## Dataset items
↓
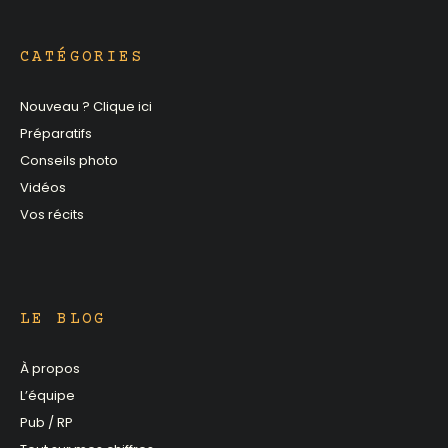
CATÉGORIES
Nouveau ? Clique ici
Préparatifs
Conseils photo
Vidéos
Vos récits
LE BLOG
À propos
L’équipe
Pub / RP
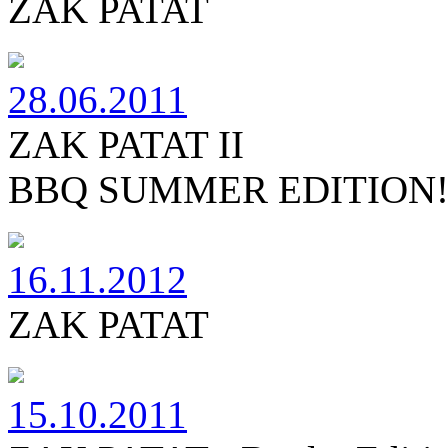
ZAK PATAT
28.06.2011
ZAK PATAT II
BBQ SUMMER EDITION
16.11.2012
ZAK PATAT
15.10.2011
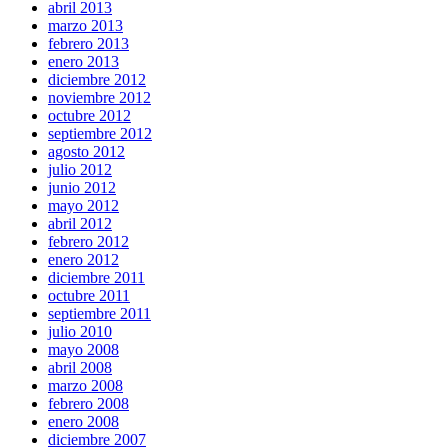
abril 2013
marzo 2013
febrero 2013
enero 2013
diciembre 2012
noviembre 2012
octubre 2012
septiembre 2012
agosto 2012
julio 2012
junio 2012
mayo 2012
abril 2012
febrero 2012
enero 2012
diciembre 2011
octubre 2011
septiembre 2011
julio 2010
mayo 2008
abril 2008
marzo 2008
febrero 2008
enero 2008
diciembre 2007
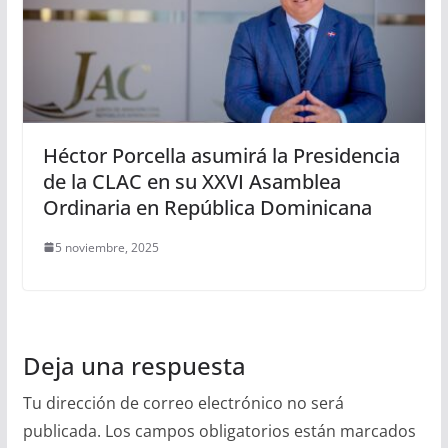
Héctor Porcella asumirá la Presidencia
de la CLAC en su XXVI Asamblea
Ordinaria en República Dominicana
5 noviembre, 2025
Deja una respuesta
Tu dirección de correo electrónico no será
publicada.
Los campos obligatorios están marcados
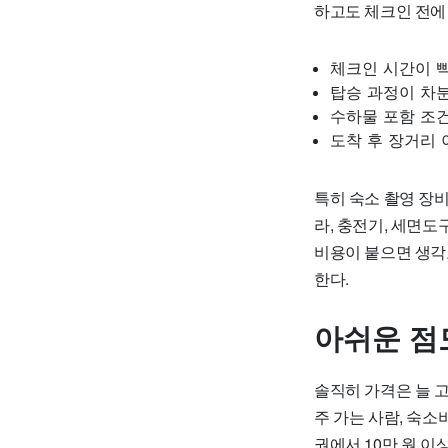
하고도 체크인 전에 
체크인 시간이 빡
탑승 과정이 차
수하물 포함 조건
도착 후 장거리 
특히 숙소 촬영 장비
라, 충전기, 세면도
비용이 붙으면 생각
한다.
아쉬운 점
솔직히 가격은 늘 
주 가는 사람, 숙소
권에서 10만 원 이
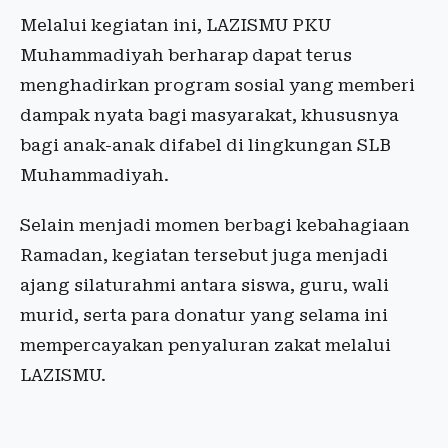
Melalui kegiatan ini, LAZISMU PKU
Muhammadiyah berharap dapat terus
menghadirkan program sosial yang memberi
dampak nyata bagi masyarakat, khususnya
bagi anak-anak difabel di lingkungan SLB
Muhammadiyah.
Selain menjadi momen berbagi kebahagiaan
Ramadan, kegiatan tersebut juga menjadi
ajang silaturahmi antara siswa, guru, wali
murid, serta para donatur yang selama ini
mempercayakan penyaluran zakat melalui
LAZISMU.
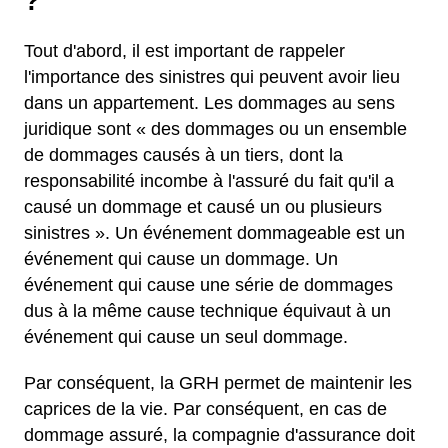
?
Tout d'abord, il est important de rappeler
l'importance des sinistres qui peuvent avoir lieu
dans un appartement. Les dommages au sens
juridique sont « des dommages ou un ensemble
de dommages causés à un tiers, dont la
responsabilité incombe à l'assuré du fait qu'il a
causé un dommage et causé un ou plusieurs
sinistres ». Un événement dommageable est un
événement qui cause un dommage. Un
événement qui cause une série de dommages
dus à la même cause technique équivaut à un
événement qui cause un seul dommage.
Par conséquent, la GRH permet de maintenir les
caprices de la vie. Par conséquent, en cas de
dommage assuré, la compagnie d'assurance doit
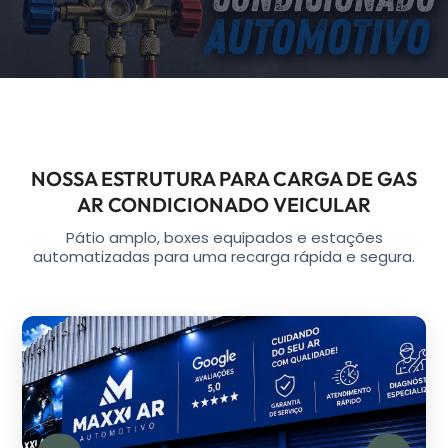
NOSSA ESTRUTURA PARA CARGA DE GAS
AR CONDICIONADO VEICULAR
Pátio amplo, boxes equipados e estações
automatizadas para uma recarga rápida e segura.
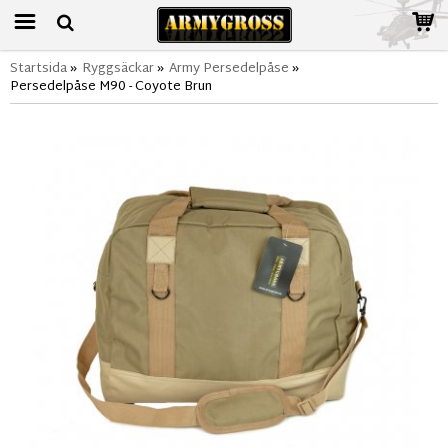
Startsida
»
Ryggsäckar
»
Army Persedelpåse
»
Persedelpåse M90 - Coyote Brun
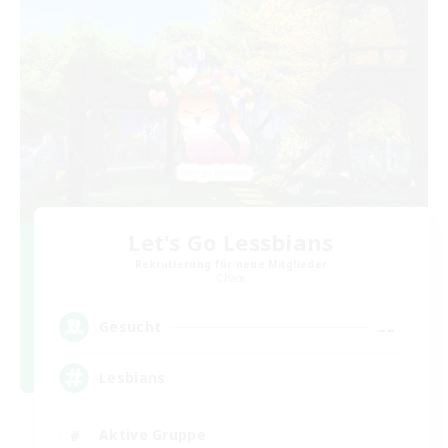
Let's Go Lessbians
Rekrutierung für neue Mitglieder
Chaos
--
Gesucht
Lesbians
Aktive Gruppe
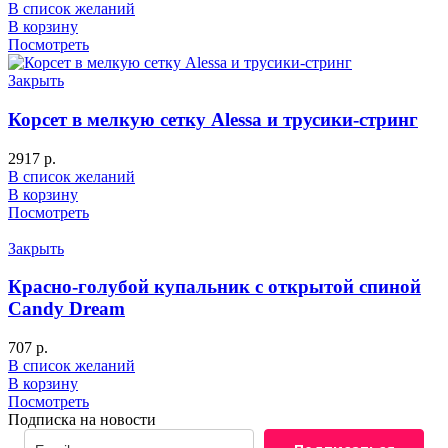
В список желаний
В корзину
Посмотреть
Закрыть
Корсет в мелкую сетку Alessa и трусики-стринг
2917
р.
В список желаний
В корзину
Посмотреть
Закрыть
Красно-голубой купальник с открытой спиной
Candy Dream
707
р.
В список желаний
В корзину
Посмотреть
Подписка на новости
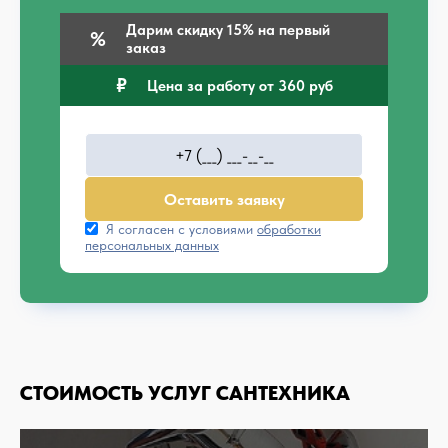
Дарим скидку 15% на первый
заказ
Цена за работу от 360 руб
Оставить заявку
Я согласен с условиями
обработки
персональных данных
СТОИМОСТЬ УСЛУГ САНТЕХНИКА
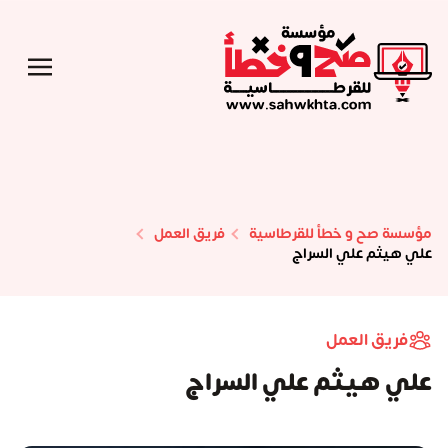
مؤسسة صح و خطأ للقرطاسية
فريق العمل
علي هيثم علي السراج
فريق العمل
علي هيثم علي السراج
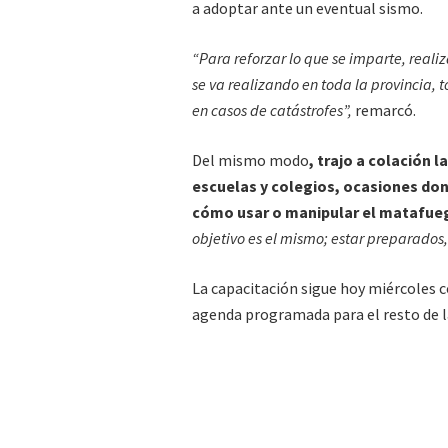
a adoptar ante un eventual sismo.
“Para reforzar lo que se imparte, real
se va realizando en toda la provincia, 
en casos de catástrofes”,
remarcó.
Del mismo modo
, trajo a colación 
escuelas y colegios, ocasiones do
cómo usar o manipular el matafue
objetivo es el mismo; estar preparados,
La capacitación sigue hoy miércoles co
agenda programada para el resto de la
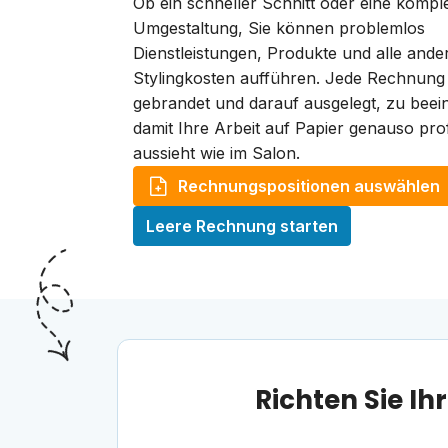
Ob ein schneller Schnitt oder eine komple
Umgestaltung, Sie können problemlos
Dienstleistungen, Produkte und alle ande
Stylingkosten aufführen. Jede Rechnung i
gebrandet und darauf ausgelegt, zu bee
damit Ihre Arbeit auf Papier genauso prof
aussieht wie im Salon.
Rechnungspositionen auswählen
Leere Rechnung starten
Richten Sie I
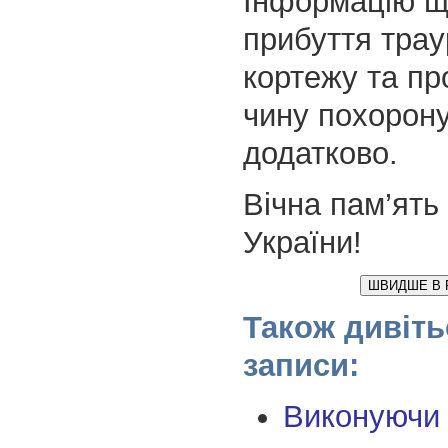
Інформацію щ
прибуття трау
кортежу та п
чину похорон
додатково.
Вічна пам’ять
України!
ШВИДШЕ В 
Також дивіть
записи:
Виконуючи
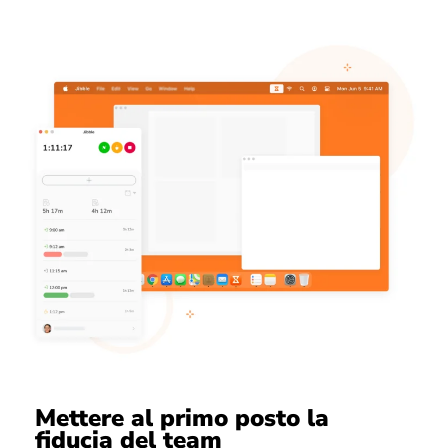
Mettere al primo posto la
fiducia del team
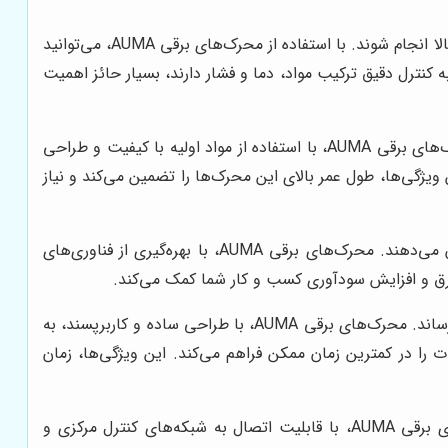
عملکرد دقیق محرک برقی باعث می‌شود فرآیندهای صنعتی بدون خطا و با بازدهی بالا انجام شوند. با استفاده از محرک‌های برقی AUMA، می‌توانید
به کنترل دقیق ترکیب مواد، دما و فشار دارند، بسیار حائز اهمیت
طراحی مقاوم در برابر شرایط محیطی سخت و تغییرات دما باعث طول عمر بیشتر تجهیزات می‌شود. محرک‌های برقی AUMA، با استفاده از مواد اولیه با کیفیت و طراحی
یژگی‌ها، طول عمر بالای این محرک‌ها را تضمین می‌کند و نیاز
محرک‌های برقی با توان مصرفی پایین، هزینه‌های عملیاتی را کاهش می‌دهند و بازدهی انرژی را افزایش می‌دهند. محرک‌های برقی AUMA، با بهره‌گیری از فناوری‌های
 برق و افزایش سودآوری کسب و کار شما کمک می‌کند.
قابلیت نصب سریع و دسترسی آسان برای سرویس‌های دوره‌ای، زمان توقف خط تولید را به حداقل می‌رساند. محرک‌های برقی AUMA، با طراحی ساده و کاربرپسند، به
 را در کمترین زمان ممکن فراهم می‌کند. این ویژگی‌ها، زمان
امکان اتصال به شبکه‌های کنترل مرکزی و مدیریت از راه دور فرآیندها. محرک‌های برقی AUMA، با قابلیت اتصال به شبکه‌های کنترل مرکزی و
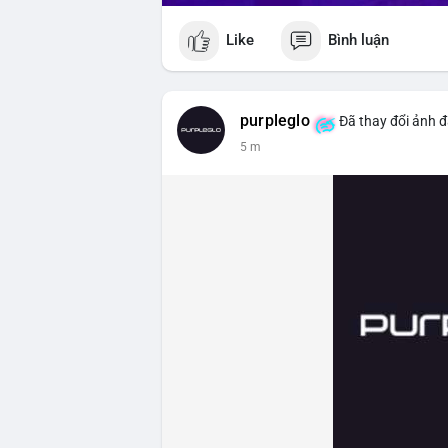
Like
Bình luận
purpleglo
Đã thay đổi ảnh đ
5 m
↑
## TASK REQUIREMENTS
Work through the data line by line and state how many lines have the string "mismo"; add nothing else.

## RESPONSE TO THIS TASK
2